​Sağlık açısından baktığımızda alkol de sigara da sağlığa zararlı. Dini açıdan bakıldığında ise alkol haram, sigara mekruh (bazı görüşlere göre haram).

Ancak bununla birlikte bu iki madde de öncelikli olarak kişinin kendisine zarar vermekte ve her ikisinin de dolaylı olarak başkalarına zarar verme ihtimali bulunmakta. Yani alkol kullanan biri sarhoş olup başkasına saldırmıyorsa, alkol sebebiyle geçindirmekle yükümlü olduğu ailesine maddi zarar vermiyorsa; sigara kullanan biri de dumanı ile başkasına rahatsızlık ve zarar vermiyorsa bunu kullanmakta özgür olmalıdır.

Tabii bu özgür olma hakkı, alkol ve sigaranın üretildiği, satışının yasak olmadığı ve devletin vergi aldığı bir ülke için geçerlidir. Devlet ben hiçbir şekilde alkol ve sigara üretimine, satışına ve kullanımına izin vermeyeceğim derse o zaman ayrı.

Elbette bazı kısıtlamaları savunuyorum. Mesela toplu alanlarda dumansız hava sahası uygulaması çok harika oldu ve sigara içmeyenler oldukça rahatladı.

Ancak şimdi insanların araçlarında içtikleri sigaraya da el atmışlar. Artık yasakmış. Bunu trafikte araç kullanırken cep telefonu ile konuşmanın yaptığı olumsuz etkiye bağlama gibi bir düşünceleri var sanmıştım, öyle değilmiş. Tamamen "sağlık" açısındanmış. Üretimi ve satışı yasak olmayan bir ürünün kullanımı neden yasak ?

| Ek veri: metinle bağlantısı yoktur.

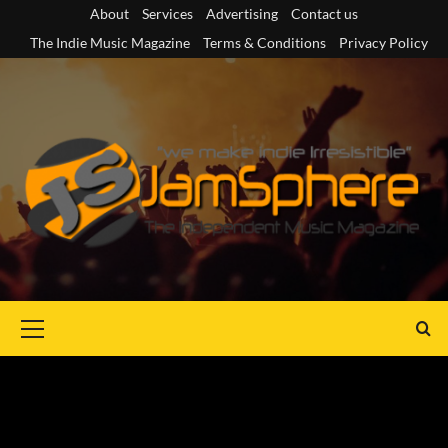
Skip
About
Services
Advertising
Contact us
to
The Indie Music Magazine
Terms & Conditions
Privacy Policy
content
Primary
Menu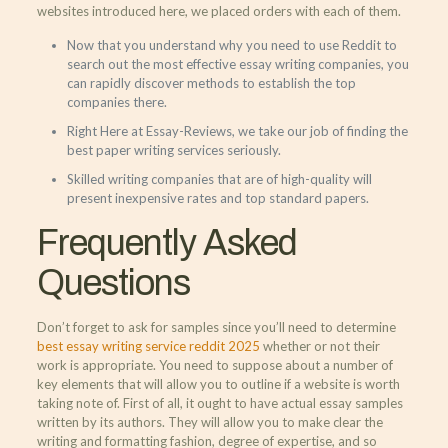
websites introduced here, we placed orders with each of them.
Now that you understand why you need to use Reddit to
search out the most effective essay writing companies, you
can rapidly discover methods to establish the top
companies there.
Right Here at Essay-Reviews, we take our job of finding the
best paper writing services seriously.
Skilled writing companies that are of high-quality will
present inexpensive rates and top standard papers.
Frequently Asked
Questions
Don’t forget to ask for samples since you’ll need to determine
best essay writing service reddit 2025
whether or not their
work is appropriate. You need to suppose about a number of
key elements that will allow you to outline if a website is worth
taking note of. First of all, it ought to have actual essay samples
written by its authors. They will allow you to make clear the
writing and formatting fashion, degree of expertise, and so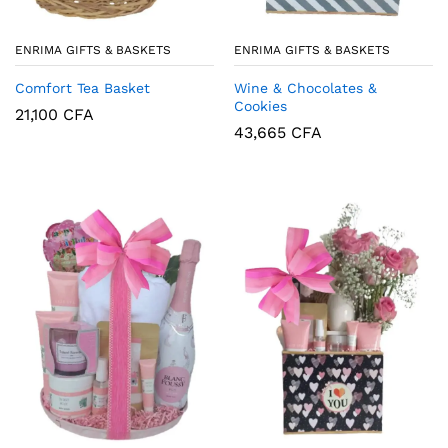
ENRIMA GIFTS & BASKETS
ENRIMA GIFTS & BASKETS
Wine & Chocolates &
Comfort Tea Basket
Cookies
21,100
CFA
43,665
CFA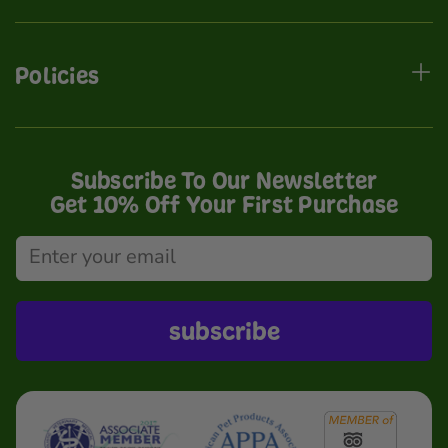
Policies
Subscribe To Our Newsletter
Get 10% Off Your First Purchase
subscribe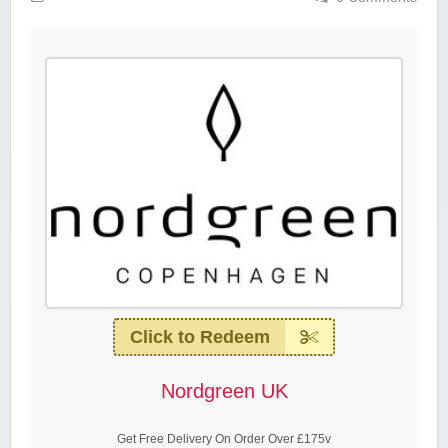
Click to Redeem
Nordgreen UK
Get Free Delivery On Order Over £175v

Alkole gelince, daha önce saat 22:00'den sonra oturulup alkol alınabilen mekanlar haricindeki yerlerden alkol satışı yasaklanmıştı. Bugün gördüğüme göre Twitter'da alkollü içecek firmanlarının resmi hesaplarının takip edilmesi engellenmiş. "Bu hesabı bu ülkeden takip edemezsiniz" gibi bir ifade çıkıyor ki bu da çok komik.

Devlet kumar oynatıp vergi alıyor. Devlet fuhuş yaptırıp vergi alıyor. Bunlarda sorun yok.

Devlet sigara ve alkol ürettirip sattırıp vergi alıyor ama alıp kullanmaya gelince garip garip yasaklar ortaya çıkıyor.

Haydi herkes alkol kullansın, herkes sigara içsin demiyorum elbette. Tutarsızlığa dikkat çekmek istiyorum.

Gerçekten öncelikli sorunumuz bu mu bizim? Bir devlet başkanı düşünün ki vatandaşının arabasında ne yaptığına karışıyor. Bunun bir sonraki aşaması evinde ne yaptığına karışmaktır.

E onun için de George Orwell'in 1984'ü gibi evlere tele ekranlar kurulur artık.